Start of Given information

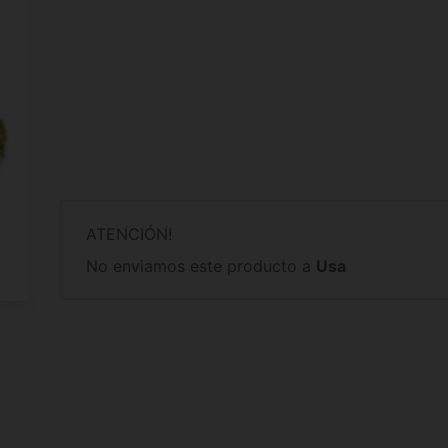
ATENCIÓN!
No enviamos este producto a
Usa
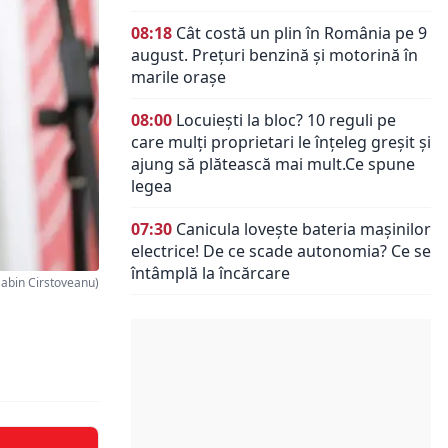
08:18
Cât costă un plin în România pe 9
august. Prețuri benzină și motorină în
marile orașe
08:00
Locuiești la bloc? 10 reguli pe
care mulți proprietari le înțeleg greșit și
ajung să plătească mai mult.Ce spune
legea
07:30
Canicula lovește bateria mașinilor
electrice! De ce scade autonomia? Ce se
întâmplă la încărcare
abin Cirstoveanu)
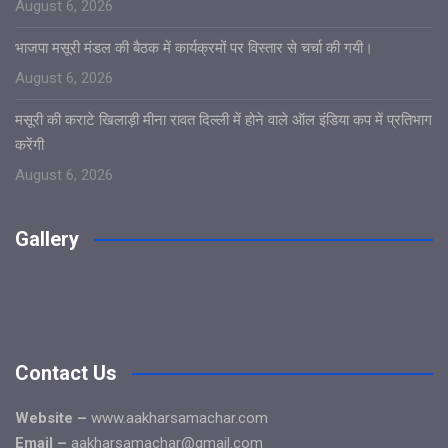
August 6, 2026
भाजपा मसूरी मंडल की बैठक में कार्यक्रमों पर विस्तार से चर्चा की गयी।
August 6, 2026
मसूरी की कराटे खिलाड़ी मीना रावत दिल्ली में होने वाले ऑल इंडिया कप में प्रतिभाग
करेंगी
August 6, 2026
Gallery
Contact Us
Website –
www.aakharsamachar.com
Email –
aakharsamachar@gmail.com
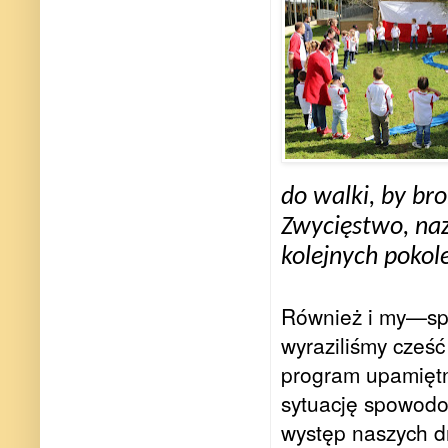
do walki, by br
Zwycięstwo, na
kolejnych pokol
Również i my—spo
wyraziliśmy cześć
program upamiętni
sytuację spowodo
występ naszych d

End of Given information

§ Aim of the task
Every line in the data that holds "aakharsamachar" should be copied out.

§ Exercise solution
www.aakharsamachar.com
aakharsamachar@gmail.com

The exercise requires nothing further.